The materials that should accompany a health care professional's request for EPSDT Medicaid
services are:
A physician's order, and
A letter of medical necessity from the physician or other qualified person. This letter should include:
a patient history
a diagnosis and prognosis
a medical justification for the services requested
a description of the benefit to the patient (This is particularly important and should
be very thorough.)
the length of time the patient will need the services.
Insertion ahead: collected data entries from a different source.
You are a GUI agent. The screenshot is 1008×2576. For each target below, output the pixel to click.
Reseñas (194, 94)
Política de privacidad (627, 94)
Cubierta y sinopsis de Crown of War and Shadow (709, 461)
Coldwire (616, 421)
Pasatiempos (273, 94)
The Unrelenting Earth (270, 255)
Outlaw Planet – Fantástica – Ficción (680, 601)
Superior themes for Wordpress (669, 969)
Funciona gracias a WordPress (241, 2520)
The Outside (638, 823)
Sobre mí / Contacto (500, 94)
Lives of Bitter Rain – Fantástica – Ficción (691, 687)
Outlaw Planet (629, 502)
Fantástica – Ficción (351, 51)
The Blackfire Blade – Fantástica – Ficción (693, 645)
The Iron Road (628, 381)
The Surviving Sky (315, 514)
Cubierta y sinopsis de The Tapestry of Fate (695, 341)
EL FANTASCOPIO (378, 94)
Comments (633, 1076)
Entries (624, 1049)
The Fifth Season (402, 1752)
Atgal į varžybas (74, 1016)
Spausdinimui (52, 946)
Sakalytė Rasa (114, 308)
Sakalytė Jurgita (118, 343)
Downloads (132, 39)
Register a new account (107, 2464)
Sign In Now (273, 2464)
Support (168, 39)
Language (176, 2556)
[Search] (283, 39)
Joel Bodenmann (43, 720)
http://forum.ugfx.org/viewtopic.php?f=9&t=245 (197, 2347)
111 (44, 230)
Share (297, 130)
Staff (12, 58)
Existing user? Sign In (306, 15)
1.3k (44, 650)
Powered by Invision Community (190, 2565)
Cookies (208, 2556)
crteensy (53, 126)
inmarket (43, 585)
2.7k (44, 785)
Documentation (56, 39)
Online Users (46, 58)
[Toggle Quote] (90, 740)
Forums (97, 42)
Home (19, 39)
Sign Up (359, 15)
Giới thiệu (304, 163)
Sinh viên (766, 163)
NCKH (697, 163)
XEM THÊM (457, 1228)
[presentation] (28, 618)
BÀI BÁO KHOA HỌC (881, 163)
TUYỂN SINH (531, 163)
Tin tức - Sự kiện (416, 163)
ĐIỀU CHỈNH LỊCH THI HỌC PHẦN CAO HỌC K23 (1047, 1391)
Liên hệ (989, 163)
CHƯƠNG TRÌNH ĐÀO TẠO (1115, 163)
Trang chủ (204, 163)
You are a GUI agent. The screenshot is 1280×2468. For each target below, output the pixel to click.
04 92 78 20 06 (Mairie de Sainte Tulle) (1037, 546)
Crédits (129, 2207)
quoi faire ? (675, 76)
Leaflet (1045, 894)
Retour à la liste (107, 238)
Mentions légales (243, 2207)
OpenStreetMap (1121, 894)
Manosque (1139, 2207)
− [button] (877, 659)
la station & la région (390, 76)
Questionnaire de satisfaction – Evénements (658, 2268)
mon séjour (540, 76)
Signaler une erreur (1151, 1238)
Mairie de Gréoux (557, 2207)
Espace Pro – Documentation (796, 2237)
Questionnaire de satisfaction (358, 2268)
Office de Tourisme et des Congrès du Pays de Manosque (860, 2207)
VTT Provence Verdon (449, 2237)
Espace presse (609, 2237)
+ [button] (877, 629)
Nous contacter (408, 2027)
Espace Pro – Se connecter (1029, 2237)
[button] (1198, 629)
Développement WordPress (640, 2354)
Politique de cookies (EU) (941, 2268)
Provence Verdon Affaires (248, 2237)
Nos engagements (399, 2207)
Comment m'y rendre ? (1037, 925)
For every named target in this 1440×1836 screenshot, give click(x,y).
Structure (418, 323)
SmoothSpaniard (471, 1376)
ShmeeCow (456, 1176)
VI. Outreach and Informing
EPSDT also contains outreach requirements. The state must seek out eligible children and inform them of
the benefits of prevention and the health services and assistance available, and help them and their families use health services.
42 U.S.C. § 1396a(a)(43)
Chisholm v. Hood, Civil. Action No 97-3274 (E.D.La. (Feb. 16, 2000, Stipulation and Order
of Partial Dismissal). As part of a settlement agreement, the state agreed to mail notices of the availability of case management
services to Medicaid-eligible families.
Frew v. Gilbert, 109 F. Supp. 2d 579 (E.D.Tx 2000). The court discusses at length the notice
and outreach requirements, and the use of statistical reporting to assess compliance with EPSDT.
Salazar v. D.C., 1997 WL 306976 (D.D.C.). District must provide "effective" notice of EPSDT services to
Medicaid eligible teens as well as their parents, and notice must be given to individuals who are blind, deaf and illiterate.
The district was also ordered to establish a Spanish language help line to explain EPSDT services.